Sudah setengah jam berlalu, Anindya sudah tampak kelelahan. Ia hampir saja berputus asa. Namun, orang-orang disekitarnya terus menguatkan sambil membujuk agar Anindya mencoba kembali. Azzam, suaminya kembali mengusap dahi sang istri dengan lembut, tangan satunya masih menggenggam jemari sang istri dengan erat. Berbisik, bahwa semua akan baik-baik saja.

Sepuluh menit berlalu.

Tangis seorang bayi terdengar. Azzam mengucap takbir berkali-kali, sembari mengusap dahi sang istri dengan penuh kasih sayang. Buah hati yang telah dinantikan sejak delapan tahun terakhir akhirnya telah lahir ke dunia. Semua yang menyaksikan peristiwa berharga itu menghembuskan nafasnya dengan lega, seuntai senyum pun terlukis disetiap wajahnya. Begitu pula dengan Anindya, tubuhnya masih terlihat lemas, namun binar matanya mengungkapkan bahwa ia baik-baik saja. Azzam men-adzani sang buah hati yang baru terlahir. Perasaan haru tak dapat dibendung lagi. Meluap sudah kebahagiaan Azzam dan Anindya.

“Perempuan mas..” ujar Anindya.

Azzam mengangguk. “Namanya?”

“Aku manut, mas,” Anindya menatap Azzam dalam.

“Nisa Hafidzah,” ujar Azzam yakin, kali ini tatapannya tajam. “Insya Allah ia akan menjadi seorang penghafal Al-qur’an kelak. Bukan hanya sekedar hafal, namun segala akhlak dan perilakunya adalah cerminan Al-qur’an,” Azzam menguraikan arti nama untuk sang buah hati.

“Amiin,” sahut Anindya. Tubuhnya masih terlihat lemah, namun seolah ia tidak merasakan sakit demi melihat buah hatinya yang baru lahir.

Malam itu, sebuah nama diberikan untuk seorang bayi yang baru hadir di tengah kehidupan dunia. Nama yang penuh dengan beribu harapan dan do’a, ‘wanita penghafal al-qur’an’ agar kelak keturunannya menjadi insan yang berguna dan bermanfaat, bahkan menjadi hamba Allah yang senatiasa mengamalkan segala amalan yang berada di dalam Al-Qur’an, bukan menjadi manusia yang kerap mendustakan agamanya. Dan Ruangan dengan ciri khasnya yang berwarna putih seolah menjadi saksi atas ketulusan serta kasih sayang Azzam dan Anindya untuk Nisa. Ditengah kesenyapan fajar, dikala adzan subuh akan segera berkumandang, keduanya berjanji, akan menjaga Nisa hingga maut memisahkan.

:::::

“Nisa, makan dulu!” seru Anindya. Ia datang tergopoh-gopoh sembari membawa piring berisikan nasi dan sayur bayam.

“Siap umi,” Nisa kecil berlari kecil, menghampiri Anindya yang menunggunya di ruang depan. Kini Nisa tumbuh menjadi gadis kecil yang gesit dan penurut, usianya sudah menginjak di tahun yang kelina. Anindya merawat buah hatinya dengan penuh kasih sayang

“Makan pakai apa umi?”

“Pakai sayur, biar Nisa bisa tumbuh keatas,” Anindya menyodorkan sesuap nasi ke mulut Nisa.

Nisa pun melahapnya dengan semangat. “Umi, Abi kapan pulang?”
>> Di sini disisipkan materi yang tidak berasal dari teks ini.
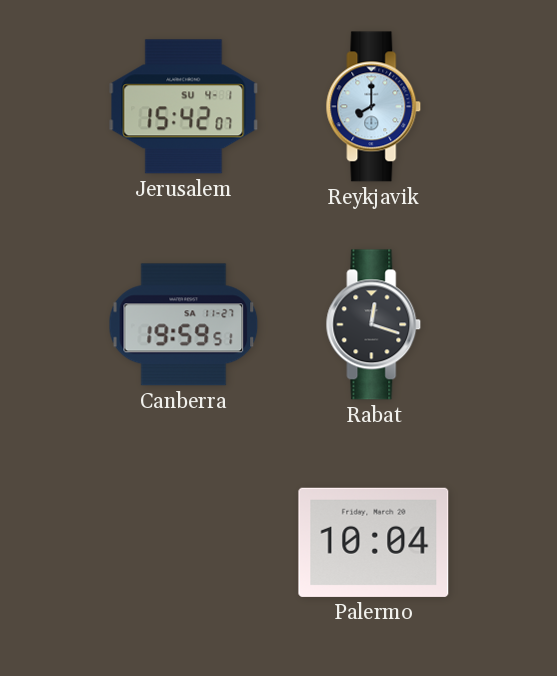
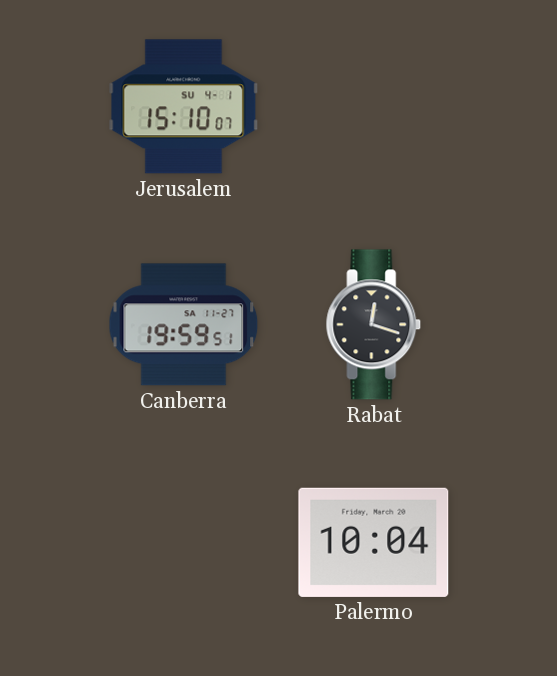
Jerusalem: 15:42 -> 15:10
Reykjavik: 8:00 -> none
“Insya Allah nanti malam, Nis..”

Nisa kecil terus berceloteh sembari melahap suapan nasi. Dengan telaten ia menyuapi Nisa yang terus berceloteh tentang banyak hal. Meski sudah diingatkan oleh Anindya, untuk tidak berbicara ketika makan. Nisa tetap saja menanyakan hal-hal yang terlintas di benaknya. Bertanya kapan Abi-nya pulang, jadwal untuk sekolahnya, makanan yang akan dimasak nanti malam serta hal-hal lain yang terkadang Anindya harus pandai dalam menjawabnya.

Handpone miliknya berdering. Nama Azzam tertera dalam layar kaca gawainya, ternyata suaminya menelfon.
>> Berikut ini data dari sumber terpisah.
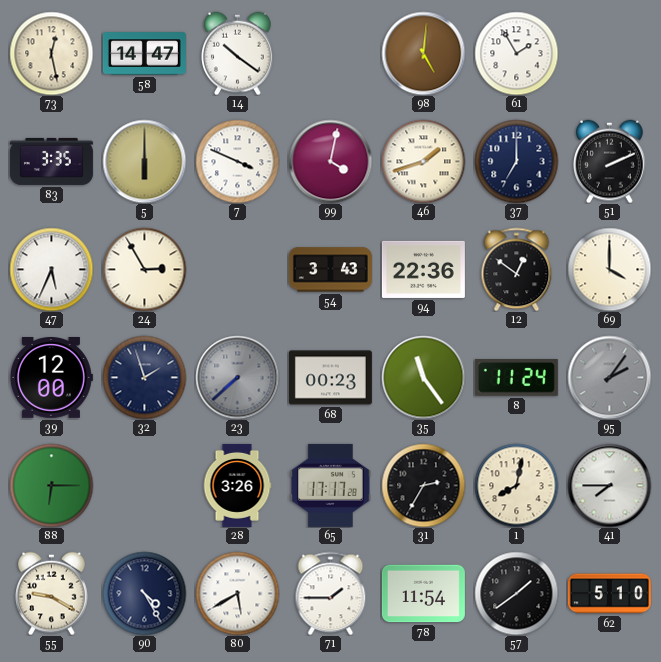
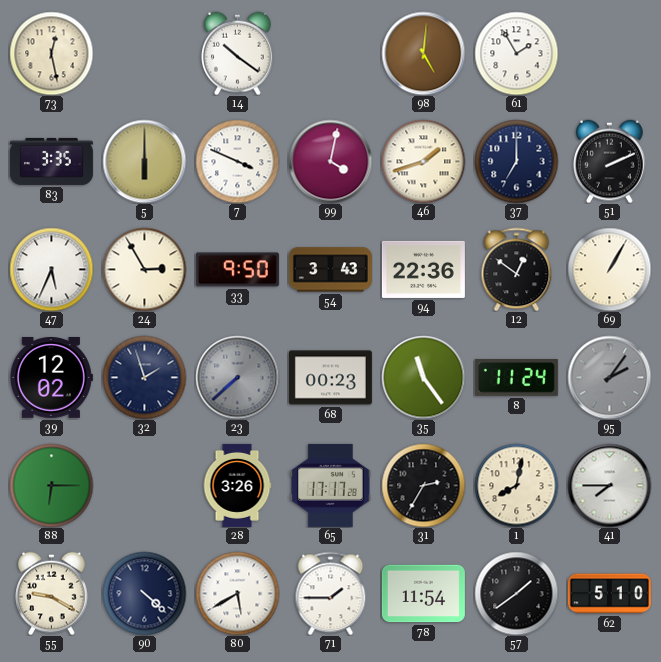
58: 14:47 -> none
33: none -> 9:50
69: 4:00 -> 1:05
39: 12:00 -> 12:02
90: 4:25 -> 4:22
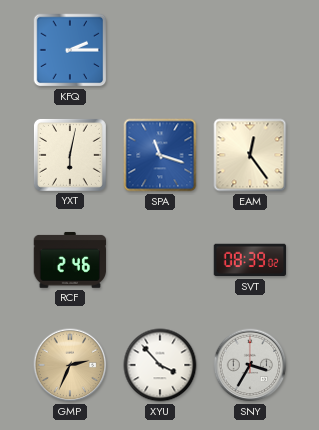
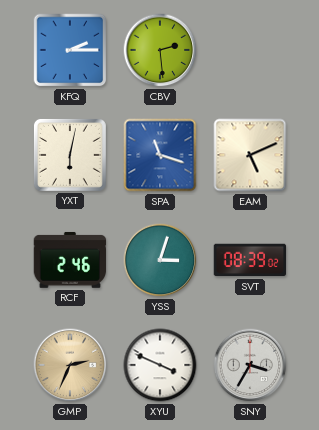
CBV: none -> 2:29
EAM: 12:24 -> 5:11
YSS: none -> 3:03
XYU: 3:53 -> 3:49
“Assalamu’alaikum, ya mas ada apa?”

“Maaf ini dengan kerabat saudara Azzam?” tanya seseorang di sebrang sana.

Deg! Hati Anindya berdegup, bukan suaminya yang menelfon. Pertanda apakah ini. “Ya, saya istrinya. Kenapa ya pak?”

Bagai hati yang dihujam belati, Anindya merasakan sakit yang amat luar biasa, ia tersungkur diatas lantai, jemarinya melepaskan handpone yang sedari tadi berada dalam genggamannya. Di siang bolong, tak ada sapa tak ada duga, seseorang mengabarkan bahwa Azzam dilarikan di rumah sakit karena mengalami kecelakaan saat ia hendak pulang ke rumahnya. Bukan tanpa sebab Azzam pulang lebih awal, melihat hari ini adalah hari ulang tahun istri tercintanya, ia berniat mengajak Anindya dan Nisa untuk makan di luar rumah, sembari membeli kebutuhan rumah yang hampir habis. Anindya terperanjat, pikirannya mulai meracau, namun dirinya berusaha mengucap dzikir, berharap keadaan akan baik-baik saja.